--- START ---

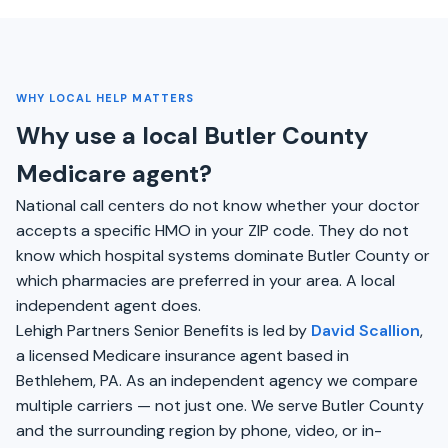
WHY LOCAL HELP MATTERS
Why use a local Butler County
Medicare agent?
National call centers do not know whether your doctor
accepts a specific HMO in your ZIP code. They do not
know which hospital systems dominate Butler County or
which pharmacies are preferred in your area. A local
independent agent does.
Lehigh Partners Senior Benefits is led by
David Scallion
,
a licensed Medicare insurance agent based in
Bethlehem, PA. As an independent agency we compare
multiple carriers — not just one. We serve Butler County
and the surrounding region by phone, video, or in-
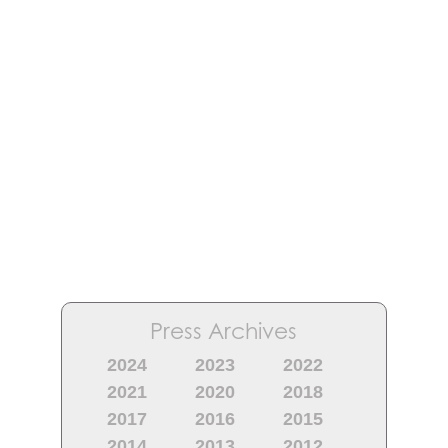
Press Archives
2024
2023
2022
2021
2020
2018
2017
2016
2015
2014
2013
2012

--- END ---

[Exercise details] Make a list of all lines in the data that contain "County".

[Solution to the problem]
Why use a local Butler County
know which hospital systems dominate Butler County or
multiple carriers — not just one. We serve Butler County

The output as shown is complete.